Near Las Vegas (New Mexico) was a national forest linked by two paved roads. A mother deer on the road regarded us, like immigrants it might turn away should it possess the force to do so. She jumped a fence to join her young one. Another fence ahead blocked the road. Fire-fighting equipment lay about. As we prepared to retreat, a couple in a truck visited, perhaps making certain we weren't vandals or thieves. The pain of damage tainted their eyes and stained their voices. No big deal to flat-land outsiders, but forests need years to recover their glory.

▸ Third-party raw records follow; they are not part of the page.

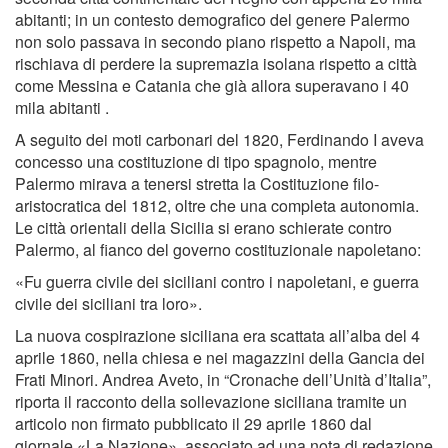
abitanti; in un contesto demografico del genere Palermo
non solo passava in secondo piano rispetto a Napoli, ma
rischiava di perdere la supremazia isolana rispetto a città
come Messina e Catania che già allora superavano i 40
mila abitanti .
A seguito dei moti carbonari del 1820, Ferdinando I aveva
concesso una costituzione di tipo spagnolo, mentre
Palermo mirava a tenersi stretta la Costituzione filo-
aristocratica del 1812, oltre che una completa autonomia.
Le città orientali della Sicilia si erano schierate contro
Palermo, al fianco del governo costituzionale napoletano:
«Fu guerra civile dei siciliani contro i napoletani, e guerra
civile dei siciliani tra loro».
La nuova cospirazione siciliana era scattata all’alba del 4
aprile 1860, nella chiesa e nei magazzini della Gancia dei
Frati Minori. Andrea Aveto, in “Cronache dell’Unità d’Italia”,
riporta il racconto della sollevazione siciliana tramite un
articolo non firmato pubblicato il 29 aprile 1860 dal
giornale «La Nazione», associato ad una nota di redazione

That evening at a motel popular with workmen, automatic night lights were two hours out of adjustment. I fumbled to get my ice bucket to the correct room, wishing I had my phone flashlight. The juice machine had a sign at breakfast, "Out of order.” Three words encapsulated the trip now. We saw them over and over.

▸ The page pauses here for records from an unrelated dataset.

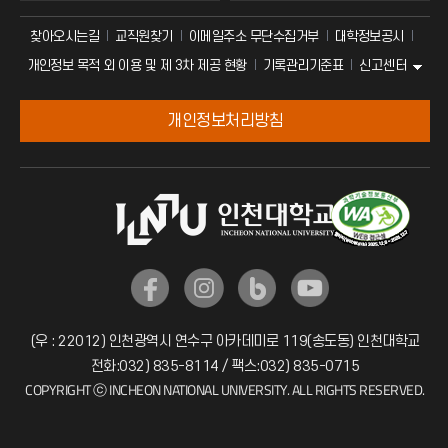
찾아오시는길
교직원찾기
이메일주소 무단수집거부
대학정보공시
신고센터
개인정보 목적 외 이용 및 제 3차 제공 현황
기록관리기준표
개인정보처리방침
(우 : 22012) 인천광역시 연수구 아카데미로 119(송도동) 인천대학교
전화:032) 835-8114 / 팩스:032) 835-0715
COPYRIGHT ⓒ INCHEON NATIONAL UNIVERSITY. ALL RIGHTS RESERVED.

We have war, famines, fires, floods, inflation, shootings, climate change on steroids. No one knows if there is a new normal. Turmoil was pervasive, yet friendly, cheerful people were everywhere. Do we whistle past a graveyard? James Cameron says we suffer from a collective nature deficit. Like fish in a pond, we stew in our own poisons. Old institutions like church and government disappoint and politics grows ever more shrill. Our relationship with Earth requires intervention, hopefully not from Klatu. I don’t worry about the planet. Earth will be fine—it’s us that concerns me. Apocalypse stories never appealed, but now? What will sustain us?
Brandi Carlile sang about a different failed relationship, "You can dance in a hurricane, but only if you stay in the eye.” Can we have serenity? Can we make our eye, and dance in it? Fiction writers have an app for that. A friend mentioned something Vonnegut wrote, "Be a sadist. No matter how sweet and innocent your leading characters, make awful things happen to them—in order that the reader may see what they are made of." So we sadists spin tales about fictitious people overcoming imaginary challenges. Might that neutralize feelings that roil our own lives? Can writing become a serenity aid? Yeah. At the same time, we may inspire others to find their own eye, so they can dance, too.